For years, I have been living around the corner from him at Cite Universitaire. The image of ‘the supervisor’ was often off-set by seeing him play jeu de boules with family and friends, or, suddenly, seeing him walk a dog, a dog that, I later learned, did not really listen to his commands the way his students listened to his advice. During my defense, last September, François mentioned that I was self-governed. This is only half-true: I was, but only because he allowed it. Letting me discover how I work best is the most important gift a teacher can give. We didn’t meet often during the first years of my research: I was too busy ‘thinking’ about research that actually doing research. When the time came when not working on the PhD became more exhausting than setting my mind to it, our meetings became more frequent. His critiques were always short and to the point: ‘too bombastic’, ‘unnecessary’, ‘pompous’, and the unquestionably clear ‘?’. To a Dutch (and therefore Calvinistic person) comments like this mean the world. For François, a great communicator, great and important ideas are to be packed in humble language so as not to get lost in superlatives, in the spectacle and the fashionable. To me, his character and style can be located somewhere between the meaning of two words I learned from him: pedestrian (adj) in the meaning of dull, unexciting, and (by far the most extravagant word I ever heard him utter) ‘braggadocio’.

I discovered he was brilliant upon reading his important book, La naissance de l'idée de photographie. Even though he talked a lot in class as well as during meetings, he never talked about his own work much. It is a sign of a strong personality to be able to remove the ‘I’ from your language. Like the renaissance mystics who, in order to renounce their personality and accept the Cloud of Unknowing or the ultimate Nada as their final dwelling, first had to discover themselves. Being in intellectually impressive and emotionally in control, he was comfortable to self-efface. François employed the language of humility. He did not try to impress anyone, which is, as every teacher should know, the only way to be a good teacher: it is easy to impress people who don’t know much yet and who certainly know less than you. It is difficult to appeal to them in a language they understand and that stimulates them to discover what has already been discovered. Because, as anyone who has worked with him knows, François was always a step ahead of most people: in his thinking on photography, in giving career advice, in anticipating new projects…one wonders if the ‘pardon pour les doublons’ that started many of his emails didn’t imply that he was sometimes ahead of himself too.

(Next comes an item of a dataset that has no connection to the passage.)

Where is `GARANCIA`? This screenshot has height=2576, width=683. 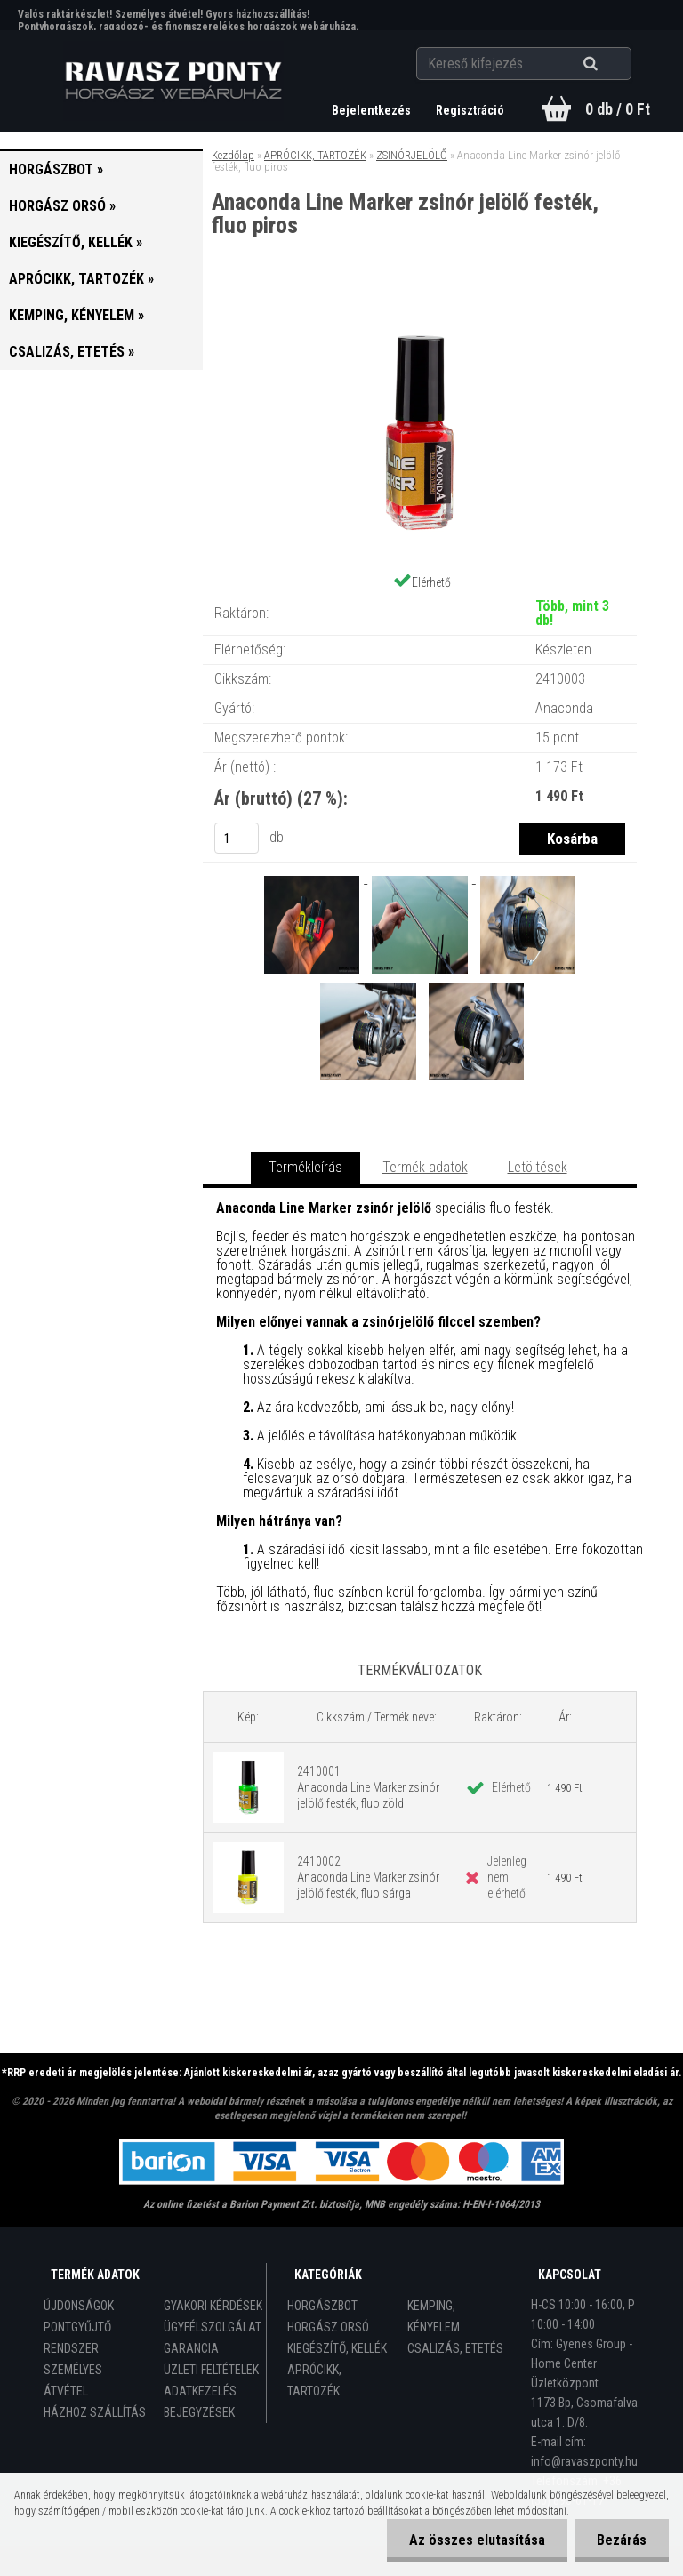 GARANCIA is located at coordinates (191, 2348).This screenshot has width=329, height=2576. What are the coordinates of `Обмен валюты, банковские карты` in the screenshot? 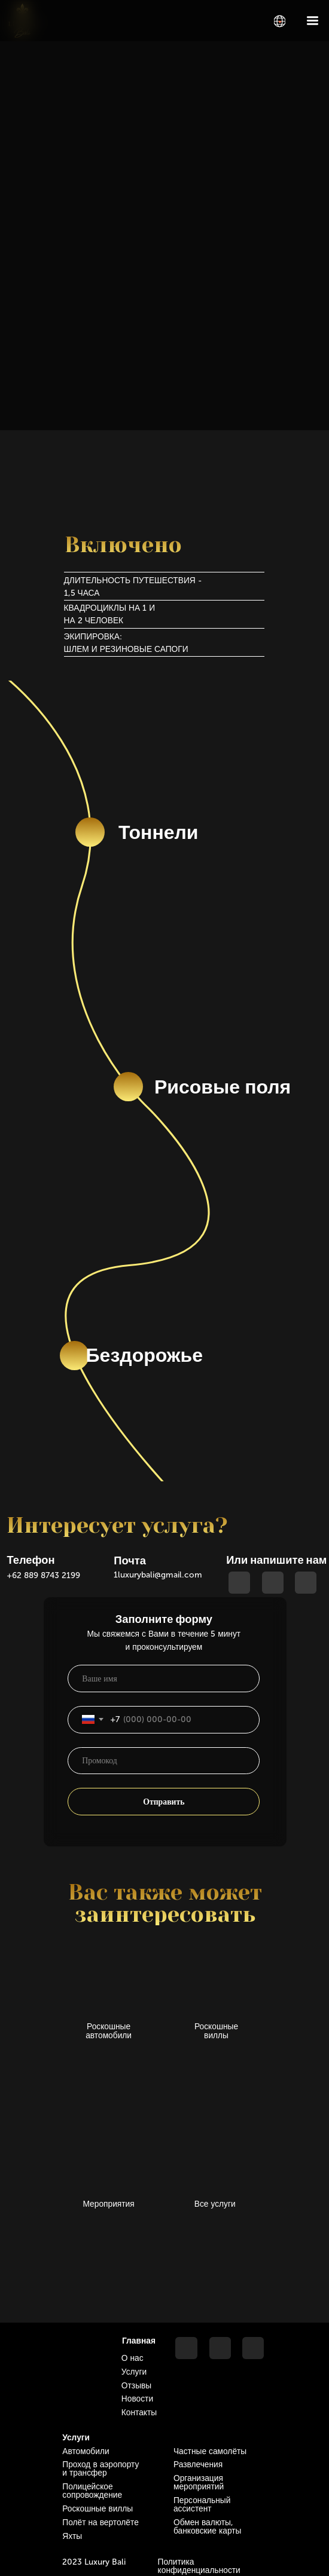 It's located at (207, 2526).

When preparing a talk for a symposium at Paris Diderot in 2016, I told him my talk would be entitled “Magic and Loss in the Archive”. ‘You’re probably too young to know this, but that’s also a record by Lou Reed’, he said. I happen to be a big fan of Reed and the reference was intentional. Some of the songs on this record are brilliant, others much less so. I think we were both surprised to find out we shared something of a musical culture. Did he admire Reed, too? And does it even matter? The lyrics to the title song reflect partly who François was to me: smart, in control, thoughtful, caring and, as these things go, somewhat somber at times, humble and radiant, doubting and decisive. The loss of my mentor, everyone’s mentor, leaves an emptiness that cannot be grasped. The world shines less brightly now that he passed on, but his too brief presence here will continue to mark the lives and thoughts of those who have known him. “There’s a bit of magic in everything, and then some loss to even things out”, as Lou Reed sang.